Le maintien de l'interdiction devient néanmoins de plus en plus difficile en termes d'image. Cela signifie que l'Irlande du Nord était le seul pays de l'UEFA à interdire la pratique du football le dimanche. Cette décision est critiquée dans les médias qui considèrent l'interdiction comme dépassée[10]. Howard Wells, le directeur général de l'IFA, prend alors un avis juridique après qu'il a été suggéré que l'interdiction du football du dimanche pourrait ne pas être soutenue devant la Cour européenne des droits de l'homme si un procès était intenté contre eux[11]. Après l'échec de la motion de 2006, la contestation juridique prévue, soutenue par la Commission pour l'égalité, est lancée sur la base de la discrimination religieuse[12],[13].
En 2007, malgré l'opposition du Parti unioniste démocrate avec à sa tête Ian Paisley alors au pouvoir en Irlande du Nord, l'IFA vote à 91 voix contre 14 pour la suppression l'article 27 de son règlement intérieur[14]. Il est remplacé par l'article 36.b qui stipule qu'aucun match de football ne serait programmé le dimanche, mais que des matches pourraient être disputés le dimanche si les deux équipes et la compétition organisatrice en convenaient. L'article précise également qu'aucun joueur ou club ne pourrait être sanctionné s'il refusait de jouer le dimanche.
L'interdiction du football dominical en Irlande du Nord est définitivement levée le . Le premier match disputé un dimanche après la levée de l'interdiction est un match de Premiership entre Glentoran FC et Bangor FC à l'Oval. Avant le match, des membres de l'Église presbytérienne libre d'Ulster (en), dirigée par le révérend David McIlveen, ont protesté contre ce match[15]. Malgré la levée de l'interdiction du football dominical, l'article 36.b est depuis très rarement utilisé[16]. Les matchs de la Coupe d'Irlande continuent de ne pas être programmés le dimanche.
Certains clubs maintiennent une interdiction de jouer au football le dimanche. Le plus titré de tous les clubs nord-irlandais, le Linfield Football Club qui est aussi le propriétaire de Windsor Park, utilisé comme terrain habituel de l'équipe nationale d'Irlande du Nord, a fait inscrire dans son règlement de club, à l'article 24, qu'aucun match ne serait autorisé sur son terrain le dimanche.

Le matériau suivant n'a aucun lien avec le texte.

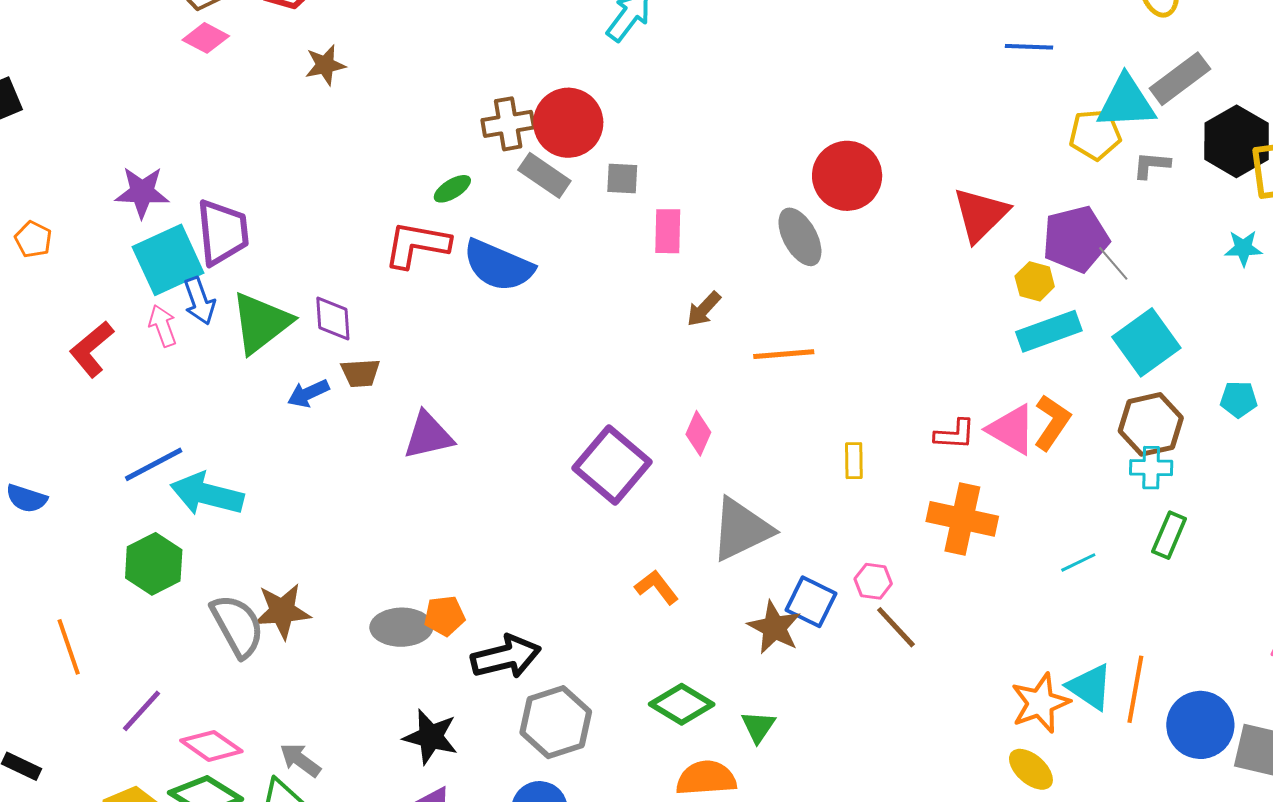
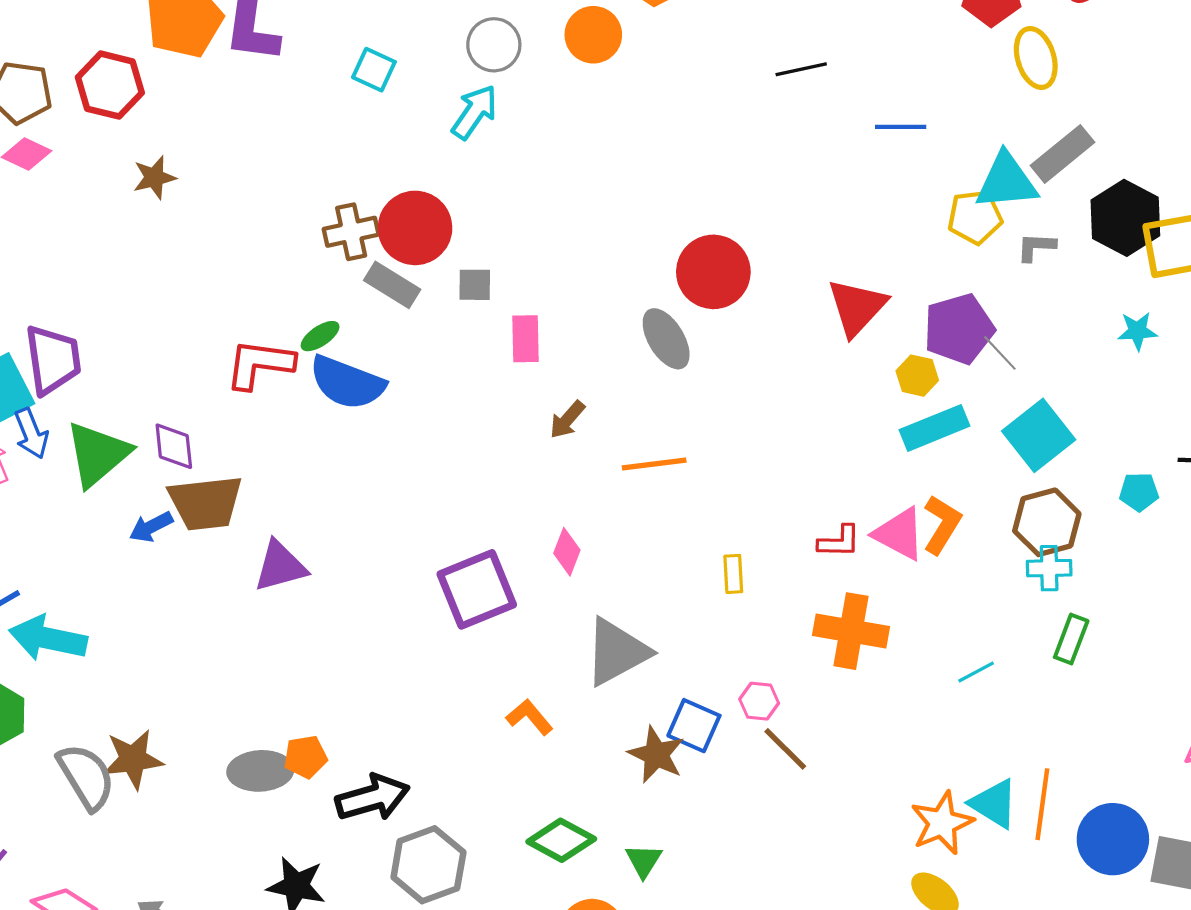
green ellipse: (452, 189) -> (320, 336), moved
brown trapezoid: (360, 373) -> (206, 503), size x1.8
purple square: (612, 465) -> (477, 589), turned 30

Comme cela aurait pu empêcher Windsor Park d'accueillir des finales de coupe ou des matchs internationaux, les membres de Linfield ont voté pour modifier l'article 24 afin de stipuler qu'aucun match impliquant Linfield ne pouvait avoir lieu à Windsor Park le dimanche. Cette interdiction reste aussi vivace dans les esprits de la société civile : en 2012, Ballymena United décide de disputer un tournoi amical en Irlande un dimanche. En conséquence, un de leurs sponsors, JBE Building Services s'est retiré du club[17].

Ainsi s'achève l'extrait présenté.